Data records:
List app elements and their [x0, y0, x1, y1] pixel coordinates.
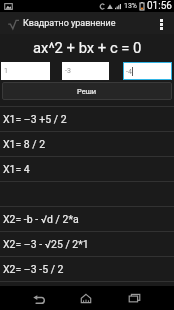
button[interactable]: 1: [1, 62, 50, 80]
staticText: ax^2 + bx + c = 0: [33, 39, 142, 56]
button[interactable]: X2= –3 -5 / 2: [0, 257, 174, 281]
staticText: 1: [4, 67, 8, 75]
staticText: 13%: [124, 2, 137, 10]
staticText: X2= –3 -5 / 2: [3, 263, 64, 275]
staticText: Квадратно уравнение: [23, 18, 116, 29]
staticText: X2= -b - √d / 2*a: [3, 213, 79, 225]
button[interactable]: X1= 4: [0, 157, 174, 181]
staticText: -4: [126, 68, 132, 76]
button[interactable]: X1= –3 +5 / 2: [0, 107, 174, 131]
staticText: X2= –3 - √25 / 2*1: [3, 238, 89, 250]
button[interactable]: Реши: [2, 82, 172, 100]
staticText: X1= 4: [3, 163, 30, 175]
button[interactable]: More options: [152, 12, 174, 34]
button[interactable]: X2= -b - √d / 2*a: [0, 207, 174, 231]
button[interactable]: Recent apps: [111, 286, 158, 310]
button[interactable]: Back: [15, 286, 62, 310]
staticText: 01:56: [147, 0, 172, 12]
staticText: X1= –3 +5 / 2: [3, 113, 67, 125]
button[interactable]: X2= –3 - √25 / 2*1: [0, 232, 174, 256]
button[interactable]: Home: [62, 286, 109, 310]
button[interactable]: -3: [62, 62, 109, 80]
staticText: -3: [65, 67, 71, 75]
staticText: X1= 8 / 2: [3, 138, 46, 150]
button[interactable]: X1= 8 / 2: [0, 132, 174, 156]
button[interactable]: -4: [123, 62, 172, 80]
staticText: Реши: [77, 87, 97, 96]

- _Problem to work on_
A count is needed of the lines in the entries that contain "Реши". Supply only that number.

- _Response to this exercise_
2